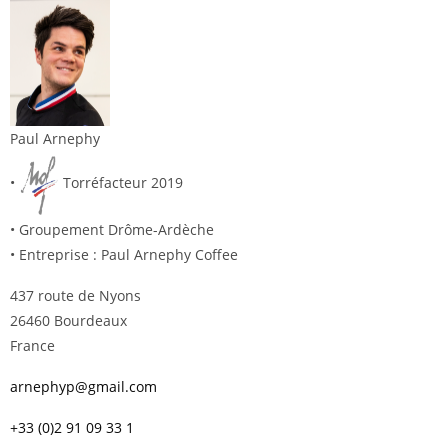
Paul Arnephy
•
Torréfacteur 2019
• Groupement Drôme-Ardèche
• Entreprise : Paul Arnephy Coffee
437 route de Nyons
26460 Bourdeaux
France
arnephyp@gmail.com
+33 (0)2 91 09 33 1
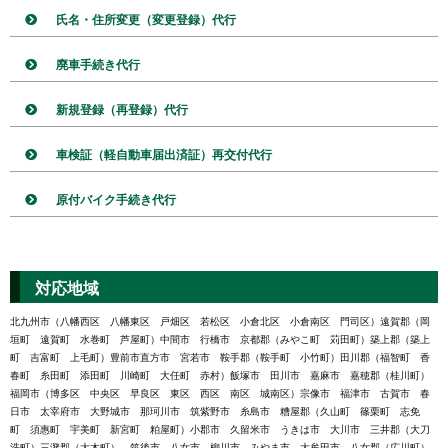
氏名・住所変更（変更登録）代行
廃車手続き代行
新規登録（再登録）代行
車検証（軽自動車届出済証）再交付代行
原付バイク手続き代行
対応地域
北九州市（八幡西区 八幡東区 戸畑区 若松区 小倉北区 小倉南区 門司区）遠賀郡（岡
垣町 遠賀町 水巻町 芦屋町）中間市 行橋市 京都郡（みやこ町 苅田町）築上郡（築上
町 吉富町 上毛町）豊前市直方市 宮若市 鞍手郡（鞍手町 小竹町）田川郡（福智町 香
春町 糸田町 添田町 川崎町 大任町 赤村）飯塚市 田川市 嘉麻市 嘉穂郡（桂川町）
福岡市（博多区 中央区 早良区 東区 西区 南区 城南区）宗像市 福津市 古賀市 春
日市 太宰府市 大野城市 那珂川市 筑紫野市 糸島市 糟屋郡（久山町 篠栗町 志免
町 須惠町 宇美町 新宮町 粕屋町）小郡市 久留米市 うきは市 大川市 三井郡（大刀
洗町）三潴郡（大木町） 筑後市 八女市 柳川市 みやま市 大牟田市 八女郡（広川町）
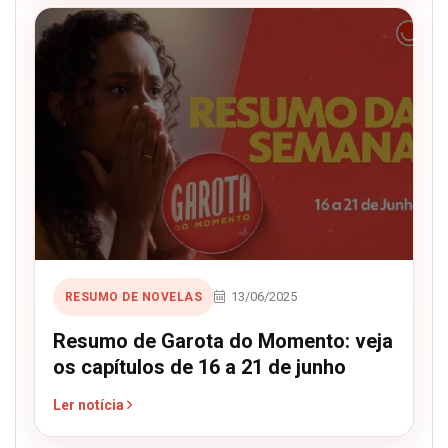
13/06/2025
RESUMO DE NOVELAS
Resumo de Garota do Momento: veja
os capítulos de 16 a 21 de junho
Ler notícia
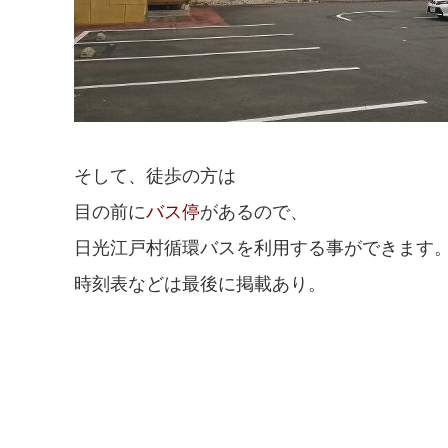
そして、徒歩の方は
目の前に
バス停
があるので、
日光江戸村循環バスを利用する事ができます
時刻表などは最後に掲載あり。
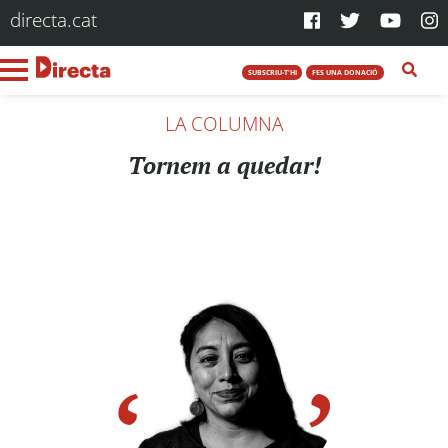
directa.cat
SUBSCRIU-T'HI
FES UNA DONACIÓ
LA COLUMNA
Tornem a quedar!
^^^^^^^^
**Your goal:**
Make a copy of each line in the records above that has the word "Paul".

**Task output:**
Paul Arnephy
• Entreprise : Paul Arnephy Coffee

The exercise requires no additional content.